Re : Die gesellschaftlichen Gruppen müssen sich wechselseitig kontrollieren -- DPN
Gespostet von Alexander ® , May 31,2002,09:47    Zum Beginn des Threads   Archive
Ich möchte noch abschließend, um nicht missverstanden zu werden, meinen Standpunkt in diesem Diskurs klarstellen. Ich habe nichts gegen die Richterdatenbank, ich bin aber, aus meiner Sicht, der begründeten Auffassung, dass sich die Hoffnungen, welche Sie daran knüpfen als romantisch erweisen könnten. Wer von uns beiden in dieser Frage realistischer ist, wird die Zukunft hoffentlich zeigen, ich hätte aber absolut nichts dagegen, wenn Sie am Ende Recht hätten, nur wie gesagt ich habe Zweifel.
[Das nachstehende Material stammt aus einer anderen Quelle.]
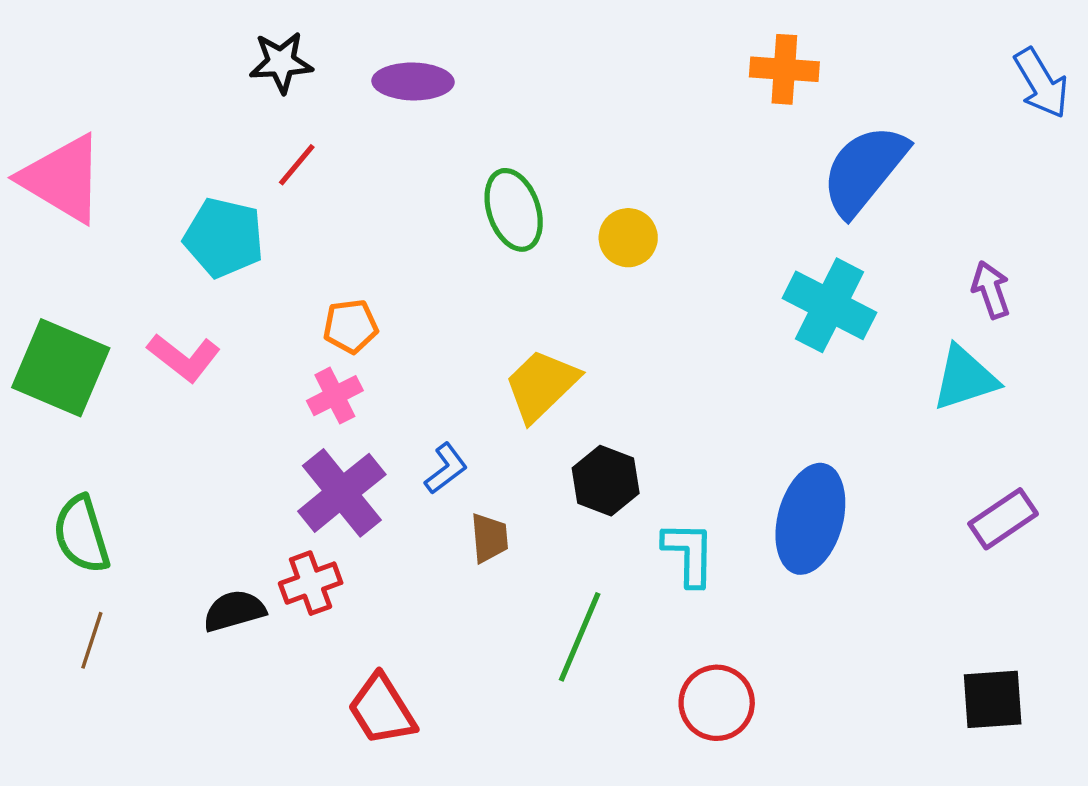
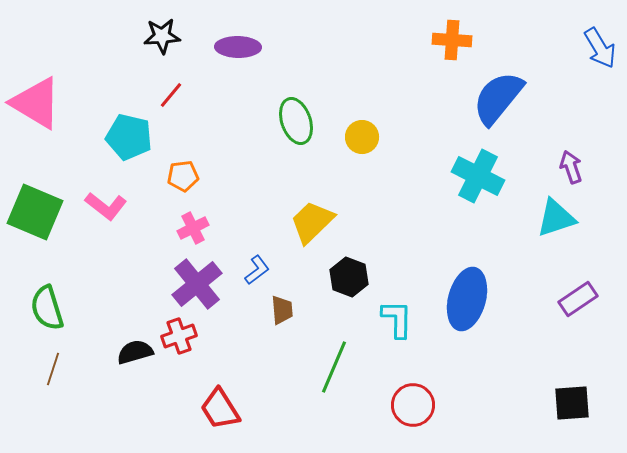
orange pentagon: (350, 326) -> (183, 176), moved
Insbesondere haben wir, im Gegensatz zur Psychologie/Psychiatrie, ja ein Instrument zur Kontrolle der Justiz, nämlich das Bundesverfassungsgericht. Und genau dort liegt der Hase begraben, nämlich dass auch dieses Instrument versagt, insbesondere weil diese Möglichkeit eben auch seitens des Gesetzgebers vorsätzlich eingebaut wurde. Kurzum denke ich, dass das wahre Ausmaß der vorsätzlichen Kriminalisierung dieser Gesellschaft den wenigsten Menschen auch nur annähernd bewusst ist und daran wird die Datenbank leider auch scheitern müssen. Es wird ja immer von einem Ruck gesprochen, der durch die Gesellschaft gehen soll. Ich sehe diesen Ruck nur in Form einer heilsamen Schockwelle.